* **TASK BRIEF**: For each line of the data below, copy it if it holds the word "وزراء".

┏━━

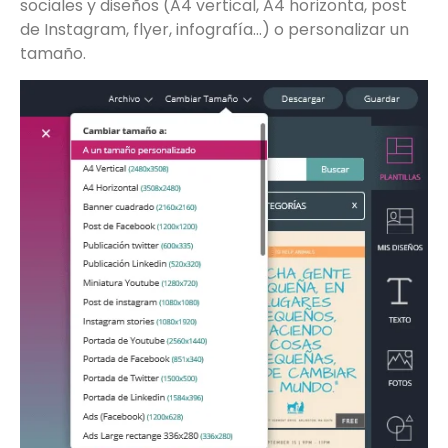
sociales y diseños (A4 vertical, A4 horizonta, post
de Instagram, flyer, infografía…) o personalizar un
tamaño.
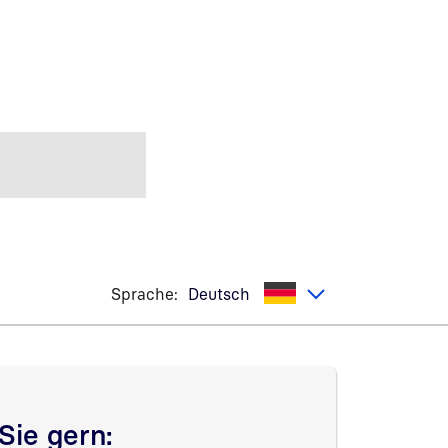
Sprache:
Deutsch
Sie gern:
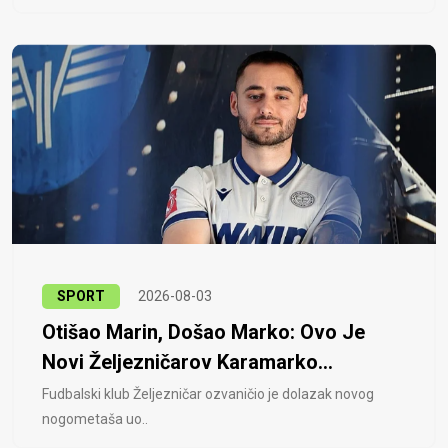
SPORT
2026-08-03
Otišao Marin, Došao Marko: Ovo Je
Novi Željezničarov Karamarko...
Fudbalski klub Željezničar ozvaničio je dolazak novog
nogometaša uo..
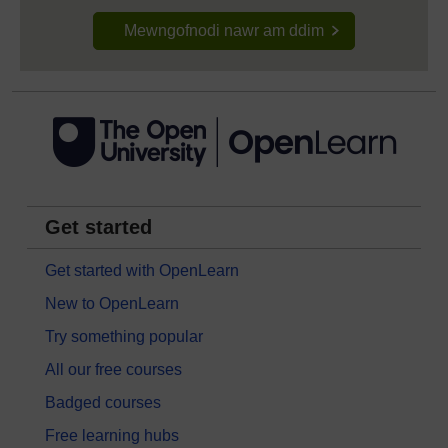
Mewngofnodi nawr am ddim
Get started
Get started with OpenLearn
New to OpenLearn
Try something popular
All our free courses
Badged courses
Free learning hubs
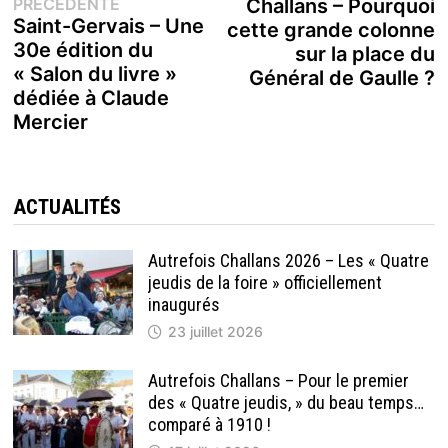
Publication
s
PRÉCÉDENTE
Challans – Pourquoi
de
précédente :
Saint-Gervais – Une
cette grande colonne
30e édition du
sur la place du
l’article
« Salon du livre »
Général de Gaulle ?
dédiée à Claude
Mercier
ACTUALITÉS
Autrefois Challans 2026 – Les « Quatre
jeudis de la foire » officiellement
inaugurés
23 juillet 2026
Autrefois Challans – Pour le premier
des « Quatre jeudis, » du beau temps…
comparé à 1910 !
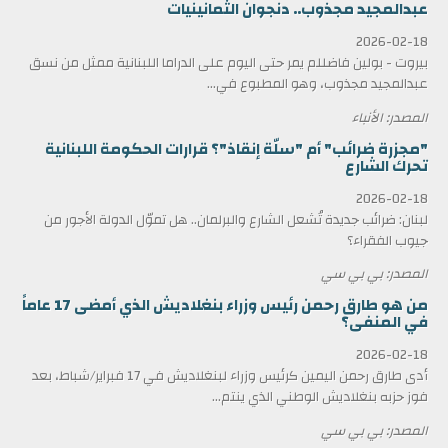
عبدالمجيد مجذوب.. دنجوان الثمانينيات
2026-02-18
بيروت - بولين فاضللم يمر حتى اليوم على الدراما اللبنانية ممثل من نسق
عبدالمجيد مجذوب، وهو المطبوع في...
المصدر: الأنباء
"مجزرة ضرائب" أم "سلّة إنقاذ"؟ قرارات الحكومة اللبنانية
تحرك الشارع
2026-02-18
لبنان: ضرائب جديدة تُشعل الشارع والبرلمان.. هل تموّل الدولة الأجور من
جيوب الفقراء؟
المصدر: بي بي سي
من هو طارق رحمن رئيس وزراء بنغلاديش الذي أمضى 17 عاماً
في المنفى؟
2026-02-18
أدى طارق رحمن اليمين كرئيس وزراء لبنغلاديش في 17 فبراير/شباط، بعد
فوز حزبه بنغلاديش الوطني الذي ينتم...
المصدر: بي بي سي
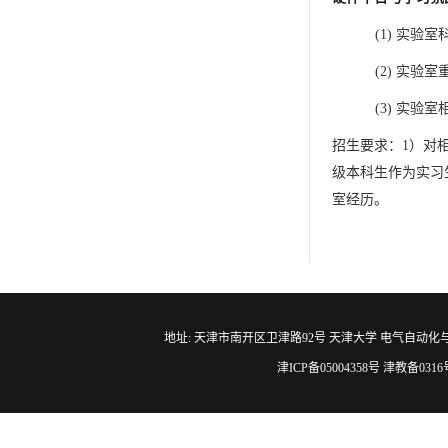
(1)
实验室
(2)
实验室
(3)
实验室
招生要求：
1
）对
级本科生作为实习
室经历。
地址: 天津市南开区卫津路92号 天津大学 电气自动化与信息工程学院 邮编
津ICP备05004358号 津教备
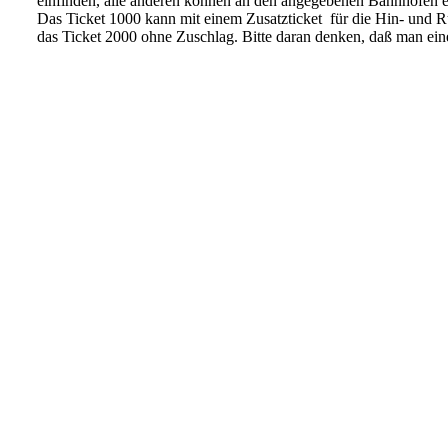
einfinden, alle anderen können an den angegebenen Bahnhöfen e
Das Ticket 1000 kann mit einem Zusatzticket für die Hin- und 
das Ticket 2000 ohne Zuschlag. Bitte daran denken, daß man ei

┗━━

* **PROBLEM SOLUTION**:
من هو طارق رحمن رئيس وزراء بنغلاديش الذي أمضى 17 عاماً
أدى طارق رحمن اليمين كرئيس وزراء لبنغلاديش في 17 فبراير/شباط، بعد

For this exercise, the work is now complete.